↓↓↓

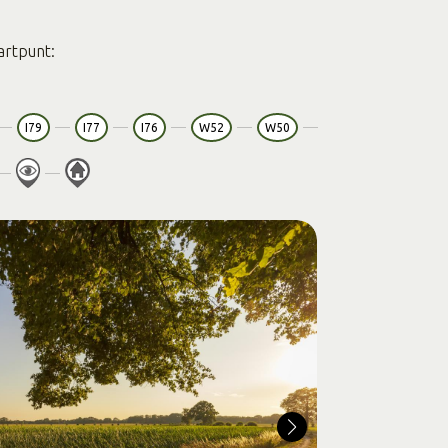
artpunt:
I79
I77
I76
W52
W50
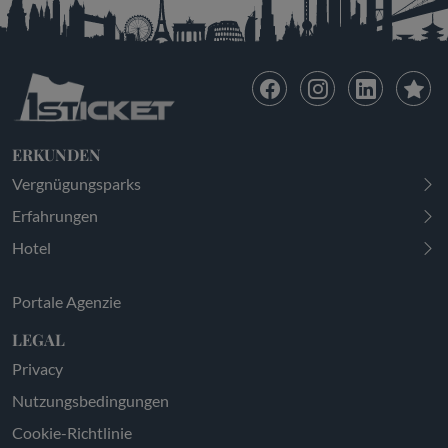
ERKUNDEN
Vergnügungsparks
Erfahrungen
Hotel
Portale Agenzie
LEGAL
Privacy
Nutzungsbedingungen
Cookie-Richtlinie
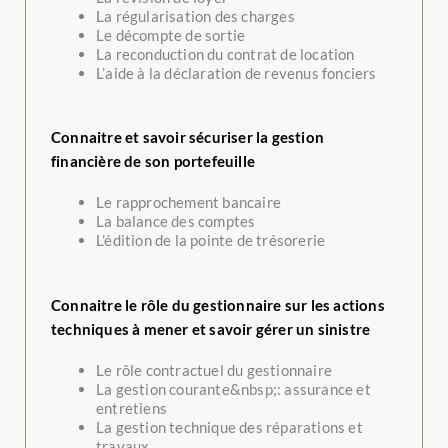
La régularisation des charges
Le décompte de sortie
La reconduction du contrat de location
L’aide à la déclaration de revenus fonciers
Connaitre et savoir sécuriser la gestion
financière de son portefeuille
Le rapprochement bancaire
La balance des comptes
L’édition de la pointe de trésorerie
Connaitre le rôle du gestionnaire sur les actions
techniques à mener et savoir gérer un sinistre
Le rôle contractuel du gestionnaire
La gestion courante&nbsp;: assurance et
entretiens
La gestion technique des réparations et
travaux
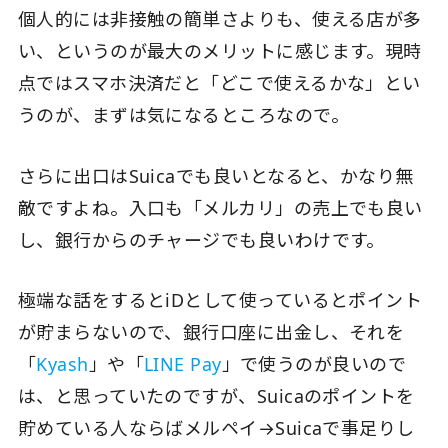
個人的には非接触の簡単さよりも、使える店が多
い、というのが最大のメリットに感じます。現時
点ではスマホ決済だと「どこで使えるかな」とい
うのが、まずは気になるところなので。
さらに出口はSuicaでも良いとなると、かなり無
敵ですよね。入口も「メルカリ」の売上でも良い
し、銀行からのチャージでも良いわけです。
極端な話をするとiDとして使っているとポイント
が貯まらないので、銀行口座に出金し、それを
「
Kyash
」や「
LINE Pay
」で使うのが良いので
は、と思っていたのですが、Suicaのポイントを
貯めている人ならばメルペイ→Suicaで事足りし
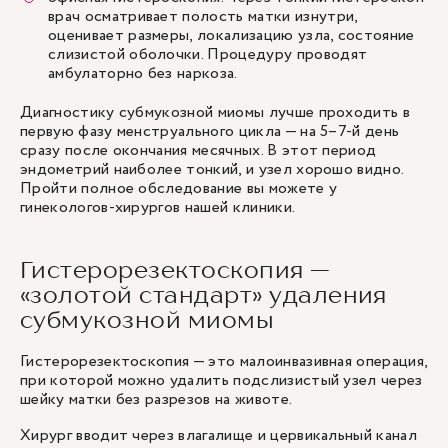
врач осматривает полость матки изнутри,
оценивает размеры, локализацию узла, состояние
слизистой оболочки. Процедуру проводят
амбулаторно без наркоза.
Диагностику субмукозной миомы лучше проходить в
первую фазу менструального цикла — на 5–7-й день
сразу после окончания месячных. В этот период
эндометрий наиболее тонкий, и узел хорошо видно.
Пройти полное обследование вы можете у
гинекологов-хирургов
нашей клиники.
Гистерорезектоскопия —
«золотой стандарт» удаления
субмукозной миомы
Гистерорезектоскопия — это малоинвазивная операция,
при которой можно удалить подслизистый узел через
шейку матки без разрезов на животе.
Хирург вводит через влагалище и цервикальный канал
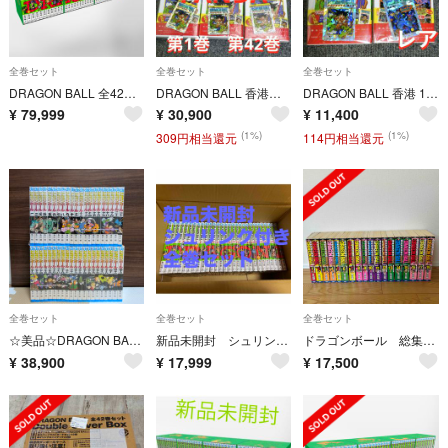
全巻セット
全巻セット
全巻セット
DRAGON BALL 全42巻セット Double Cover Box
DRAGON BALL 香港版 1巻 42巻 セット 特典カード付 × 6冊
DRAGON BALL 香港 1巻 42巻 セット 特典カード付
¥
79,999
¥
30,900
¥
11,400
(1%)
(1%)
309円相当還元
114円相当還元
全巻セット
全巻セット
全巻セット
☆美品☆DRAGON BALLドラゴンボール1～42巻全巻セット 旧装版 鳥山明 集英社 ジャンプコミックス
新品未開封 シュリンク付き ドラゴンボール 全巻 1〜42 巻
ドラゴンボール 総集編 超悟空伝 全18巻
¥
38,900
¥
17,999
¥
17,500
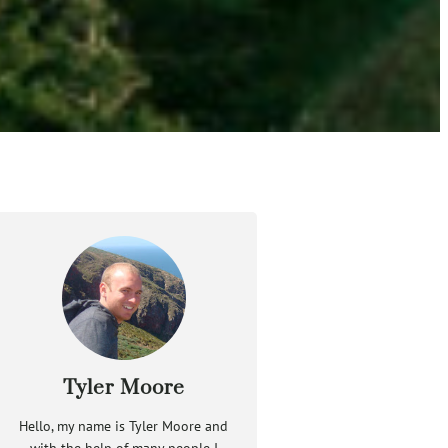
Tyler Moore
Hello, my name is Tyler Moore and
with the help of many people I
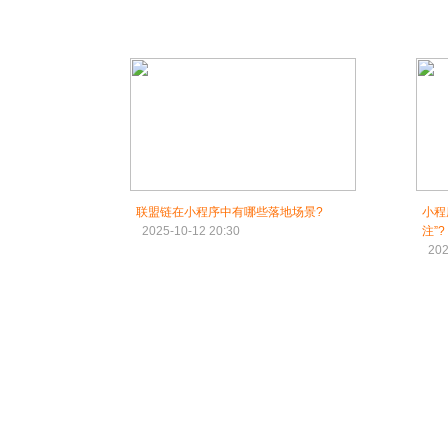
联盟链在小程序中有哪些落地场景?
小程
2025-10-12 20:30
注”?
202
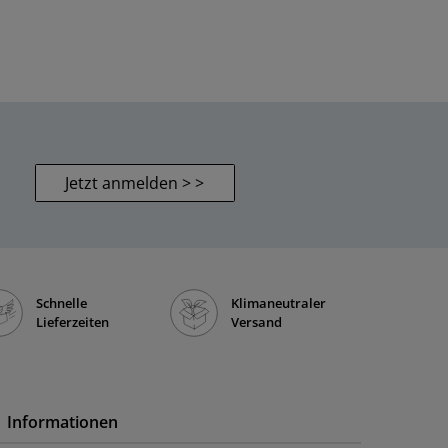
Jetzt anmelden > >
Schnelle
Klimaneutraler
Lieferzeiten
Versand
Informationen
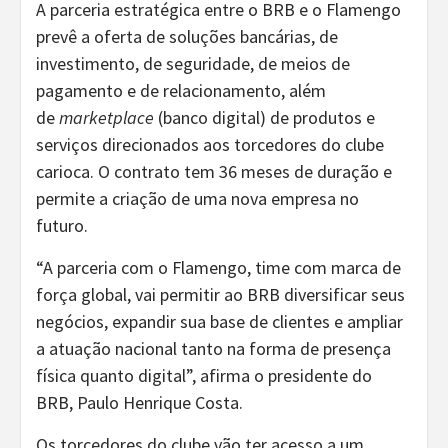
A parceria estratégica entre o BRB e o Flamengo
prevê a oferta de soluções bancárias, de
investimento, de seguridade, de meios de
pagamento e de relacionamento, além
de
marketplace
(banco digital) de produtos e
serviços direcionados aos torcedores do clube
carioca. O contrato tem 36 meses de duração e
permite a criação de uma nova empresa no
futuro.
“A parceria com o Flamengo, time com marca de
força global, vai permitir ao BRB diversificar seus
negócios, expandir sua base de clientes e ampliar
a atuação nacional tanto na forma de presença
física quanto digital”, afirma o presidente do
BRB, Paulo Henrique Costa.
Os torcedores do clube vão ter acesso a um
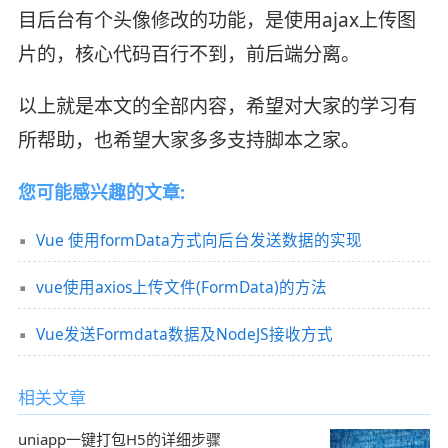
目后台有个头像修改的功能，是使用ajax上传图
片的，核心代码百行不到，前后端分离。
以上就是本文的全部内容，希望对大家的学习有
所帮助，也希望大家多多支持脚本之家。
您可能感兴趣的文章:
Vue 使用formData方式向后台发送数据的实现
vue使用axios上传文件(FormData)的方法
Vue发送Formdata数据及NodeJS接收方式
相关文章
uniapp一键打包H5的详细步骤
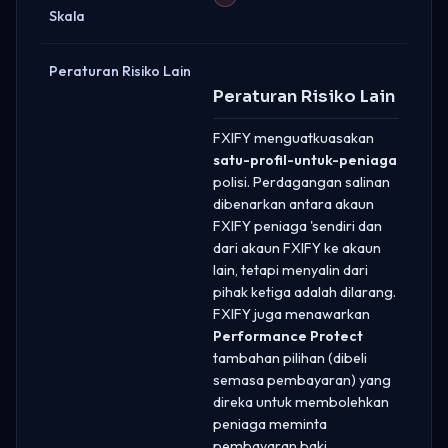
Skala
Peraturan Risiko Lain
Peraturan Risiko Lain
FXIFY menguatkuasakan
satu-profil-untuk-peniaga
polisi. Perdagangan salinan
dibenarkan antara akaun
FXIFY peniaga 'sendiri dan
dari akaun FXIFY ke akaun
lain, tetapi menyalin dari
pihak ketiga adalah dilarang.
FXIFY juga menawarkan
Performance Protect
tambahan pilihan (dibeli
semasa pembayaran) yang
direka untuk membolehkan
peniaga meminta
pembayaran baki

↑↑↑

- YOUR GOAL -
Word for word, reproduce the material above and omit each image.

- ANSWER BOX -
artpunt:
I79
I77
I76
W52
W50
ERKUNDEN
Vergnügungsparks
Erfahrungen
Hotel
Portale Agenzie
LEGAL
Privacy
Nutzungsbedingungen
Cookie-Richtlinie
La régularisation des charges
Le décompte de sortie
La reconduction du contrat de location
L’aide à la déclaration de revenus fonciers
Connaitre et savoir sécuriser la gestion
financière de son portefeuille
Le rapprochement bancaire
La balance des comptes
L’édition de la pointe de trésorerie
Connaitre le rôle du gestionnaire sur les actions
techniques à mener et savoir gérer un sinistre
Le rôle contractuel du gestionnaire
La gestion courante&nbsp;: assurance et
entretiens
La gestion technique des réparations et
travaux
個人的には非接触の簡単さよりも、使える店が多
い、というのが最大のメリットに感じます。現時
点ではスマホ決済だと「どこで使えるかな」とい
うのが、まずは気になるところなので。
さらに出口はSuicaでも良いとなると、かなり無
敵ですよね。入口も「メルカリ」の売上でも良い
し、銀行からのチャージでも良いわけです。
極端な話をするとiDとして使っているとポイント
が貯まらないので、銀行口座に出金し、それを
「
Kyash
」や「
LINE Pay
」で使うのが良いので
は、と思っていたのですが、Suicaのポイントを
貯めている人ならばメルペイ→Suicaで事足りし
врач осматривает полость матки изнутри,
оценивает размеры, локализацию узла, состояние
слизистой оболочки. Процедуру проводят
амбулаторно без наркоза.
Диагностику субмукозной миомы лучше проходить в
первую фазу менструального цикла — на 5–7-й день
сразу после окончания месячных. В этот период
эндометрий наиболее тонкий, и узел хорошо видно.
Пройти полное обследование вы можете у
гинекологов-хирургов
нашей клиники.
Гистерорезектоскопия —
«золотой стандарт» удаления
субмукозной миомы
Гистерорезектоскопия — это малоинвазивная операция,
при которой можно удалить подслизистый узел через
шейку матки без разрезов на животе.
Хирург вводит через влагалище и цервикальный канал
全巻セット
全巻セット
全巻セット
DRAGON BALL 全42巻セット Double Cover Box
DRAGON BALL 香港版 1巻 42巻 セット 特典カード付 × 6冊
DRAGON BALL 香港 1巻 42巻 セット 特典カード付
¥
79,999
¥
30,900
¥
11,400
(1%)
(1%)
309円相当還元
114円相当還元
全巻セット
全巻セット
全巻セット
☆美品☆DRAGON BALLドラゴンボール1～42巻全巻セット 旧装版 鳥山明 集英社 ジャンプコミックス
新品未開封 シュリンク付き ドラゴンボール 全巻 1〜42 巻
ドラゴンボール 総集編 超悟空伝 全18巻
¥
38,900
¥
17,999
¥
17,500
Tyler Moore
Hello, my name is Tyler Moore and
with the help of many people I
联盟链在小程序中有哪些落地场景?
小程
2025-10-12 20:30
注”?
202
Jetzt anmelden > >
Schnelle
Klimaneutraler
Lieferzeiten
Versand
Informationen
A parceria estratégica entre o BRB e o Flamengo
prevê a oferta de soluções bancárias, de
investimento, de seguridade, de meios de
pagamento e de relacionamento, além
de
marketplace
(banco digital) de produtos e
serviços direcionados aos torcedores do clube
carioca. O contrato tem 36 meses de duração e
permite a criação de uma nova empresa no
futuro.
“A parceria com o Flamengo, time com marca de
força global, vai permitir ao BRB diversificar seus
negócios, expandir sua base de clientes e ampliar
a atuação nacional tanto na forma de presença
física quanto digital”, afirma o presidente do
BRB, Paulo Henrique Costa.
Os torcedores do clube vão ter acesso a um
目后台有个头像修改的功能，是使用ajax上传图
片的，核心代码百行不到，前后端分离。
以上就是本文的全部内容，希望对大家的学习有
所帮助，也希望大家多多支持脚本之家。
您可能感兴趣的文章:
Vue 使用formData方式向后台发送数据的实现
vue使用axios上传文件(FormData)的方法
Vue发送Formdata数据及NodeJS接收方式
相关文章
uniapp一键打包H5的详细步骤
Skala
Peraturan Risiko Lain
Peraturan Risiko Lain
FXIFY menguatkuasakan
satu-profil-untuk-peniaga
polisi. Perdagangan salinan
dibenarkan antara akaun
FXIFY peniaga 'sendiri dan
dari akaun FXIFY ke akaun
lain, tetapi menyalin dari
pihak ketiga adalah dilarang.
FXIFY juga menawarkan
Performance Protect
tambahan pilihan (dibeli
semasa pembayaran) yang
direka untuk membolehkan
peniaga meminta
pembayaran baki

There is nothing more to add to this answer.